A Quick Run Around the Web -- August 30, 2015


China has bungled its attempt to slow the economy gently and is sliding into “imminent recession”, threatening to take the world with it over coming months, Citigroup has warned.
Willem Buiter, the bank’s chief economist, said the country needs a major blast of fiscal spending financed by outright "helicopter" money from the bank to avert a deepening crisis. 
Speaking on a panel at the Council of Foreign Relations in New York, Mr Buiter said the dollar will “go through the roof” if the US Federal Reserve lifts interest rates this year, compounding the crisis for emerging markets.
Professor Zhiwu Chen from Yale University told the same event that China will be doing well if it can contain its slow-motion crisis to mere stagnation for the next 10 years, given the dangerous levels of debt in the system.
 
“If the Chinese government is able to manage a Lost Decade with very low growth - or no growth - without an economic crisis, it will be a policy achievement,” he said. 
Prof Chen said a Western-style financial collapse in China is “highly unlikely” since the banks are largely government-owned and losses will be absorbed by the state. 
There is a loose parallel with Japan, where the economy slid into a deflationary quagmire and lost its economic dynamism but never suffered a full-blown financial crash. In Japan’s case the denouement was averted by keeping "zombie banks" on life-support. 

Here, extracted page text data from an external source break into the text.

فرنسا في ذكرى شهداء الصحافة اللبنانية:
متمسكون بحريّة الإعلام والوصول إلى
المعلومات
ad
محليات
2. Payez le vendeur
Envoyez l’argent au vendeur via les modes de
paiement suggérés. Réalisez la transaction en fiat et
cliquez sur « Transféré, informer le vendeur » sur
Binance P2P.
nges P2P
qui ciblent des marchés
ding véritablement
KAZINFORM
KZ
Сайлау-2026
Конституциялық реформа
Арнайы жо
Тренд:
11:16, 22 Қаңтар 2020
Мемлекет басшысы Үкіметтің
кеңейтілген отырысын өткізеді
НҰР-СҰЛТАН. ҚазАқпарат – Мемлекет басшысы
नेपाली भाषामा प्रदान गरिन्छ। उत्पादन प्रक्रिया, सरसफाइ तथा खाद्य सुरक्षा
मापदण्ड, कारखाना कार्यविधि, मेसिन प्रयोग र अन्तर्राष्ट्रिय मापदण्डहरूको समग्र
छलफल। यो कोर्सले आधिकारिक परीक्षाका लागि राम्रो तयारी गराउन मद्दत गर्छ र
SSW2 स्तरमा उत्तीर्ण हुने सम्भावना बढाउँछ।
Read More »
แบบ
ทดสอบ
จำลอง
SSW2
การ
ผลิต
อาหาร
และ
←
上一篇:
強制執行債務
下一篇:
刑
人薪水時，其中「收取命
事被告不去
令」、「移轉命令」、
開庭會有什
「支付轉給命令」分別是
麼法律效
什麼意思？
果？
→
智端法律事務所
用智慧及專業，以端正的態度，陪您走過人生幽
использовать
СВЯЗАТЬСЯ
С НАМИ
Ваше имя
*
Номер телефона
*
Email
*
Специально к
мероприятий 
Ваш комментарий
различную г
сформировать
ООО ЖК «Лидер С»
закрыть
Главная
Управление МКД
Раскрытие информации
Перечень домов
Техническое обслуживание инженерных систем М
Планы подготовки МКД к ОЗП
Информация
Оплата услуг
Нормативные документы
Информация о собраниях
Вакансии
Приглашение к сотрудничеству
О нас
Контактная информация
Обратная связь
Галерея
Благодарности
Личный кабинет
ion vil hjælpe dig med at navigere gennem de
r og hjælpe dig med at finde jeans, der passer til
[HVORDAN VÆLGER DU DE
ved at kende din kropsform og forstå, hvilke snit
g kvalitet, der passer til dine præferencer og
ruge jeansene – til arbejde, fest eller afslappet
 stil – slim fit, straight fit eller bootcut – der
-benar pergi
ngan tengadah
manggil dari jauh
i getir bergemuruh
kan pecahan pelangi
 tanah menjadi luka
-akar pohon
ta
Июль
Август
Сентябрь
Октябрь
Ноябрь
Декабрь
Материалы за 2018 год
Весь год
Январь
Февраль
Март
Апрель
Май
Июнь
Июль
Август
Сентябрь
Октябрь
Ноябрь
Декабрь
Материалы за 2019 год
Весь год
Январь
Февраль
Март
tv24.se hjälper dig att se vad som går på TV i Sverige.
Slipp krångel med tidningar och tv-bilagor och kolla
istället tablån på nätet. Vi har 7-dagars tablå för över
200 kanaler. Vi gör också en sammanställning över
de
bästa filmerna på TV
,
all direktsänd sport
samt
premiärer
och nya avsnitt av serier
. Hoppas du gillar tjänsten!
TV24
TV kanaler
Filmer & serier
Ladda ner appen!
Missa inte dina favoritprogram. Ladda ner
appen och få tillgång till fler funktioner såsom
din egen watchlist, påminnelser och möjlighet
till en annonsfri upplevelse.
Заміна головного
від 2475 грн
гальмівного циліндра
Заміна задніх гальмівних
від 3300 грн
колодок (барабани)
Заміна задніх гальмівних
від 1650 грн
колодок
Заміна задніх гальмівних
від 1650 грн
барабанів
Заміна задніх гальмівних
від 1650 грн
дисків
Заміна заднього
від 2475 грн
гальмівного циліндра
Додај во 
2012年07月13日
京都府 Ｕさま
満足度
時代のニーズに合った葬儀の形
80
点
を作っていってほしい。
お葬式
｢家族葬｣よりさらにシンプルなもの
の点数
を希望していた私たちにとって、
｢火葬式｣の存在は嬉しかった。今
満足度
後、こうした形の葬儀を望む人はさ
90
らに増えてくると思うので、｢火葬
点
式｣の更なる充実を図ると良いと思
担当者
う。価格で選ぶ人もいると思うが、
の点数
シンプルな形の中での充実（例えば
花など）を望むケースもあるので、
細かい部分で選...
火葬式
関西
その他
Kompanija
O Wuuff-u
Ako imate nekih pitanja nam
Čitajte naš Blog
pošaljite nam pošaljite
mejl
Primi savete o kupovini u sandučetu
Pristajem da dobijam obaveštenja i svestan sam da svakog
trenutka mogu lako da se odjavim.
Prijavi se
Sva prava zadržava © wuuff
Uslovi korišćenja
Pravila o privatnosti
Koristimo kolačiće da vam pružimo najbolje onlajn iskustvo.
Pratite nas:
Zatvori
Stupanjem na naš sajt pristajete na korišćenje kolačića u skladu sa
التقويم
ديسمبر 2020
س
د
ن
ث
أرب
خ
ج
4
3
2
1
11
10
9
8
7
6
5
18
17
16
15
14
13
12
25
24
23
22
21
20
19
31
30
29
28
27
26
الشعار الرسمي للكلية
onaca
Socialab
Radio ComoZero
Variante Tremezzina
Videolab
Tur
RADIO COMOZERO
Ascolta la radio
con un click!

The colourful Mr Buiter - a former UK rate-setter - said China has bungled both fiscal and monetary policy, and is now “sliding into recession”. This would be fall in growth to less than 4pc on the “mendacious” figures published by Beijing, but in reality lower. 
 “They will respond too late to avoid a recession, which is likely to drag the global economy with it down to a global growth rate below 2pc, which is in my definition a global recession,” he said.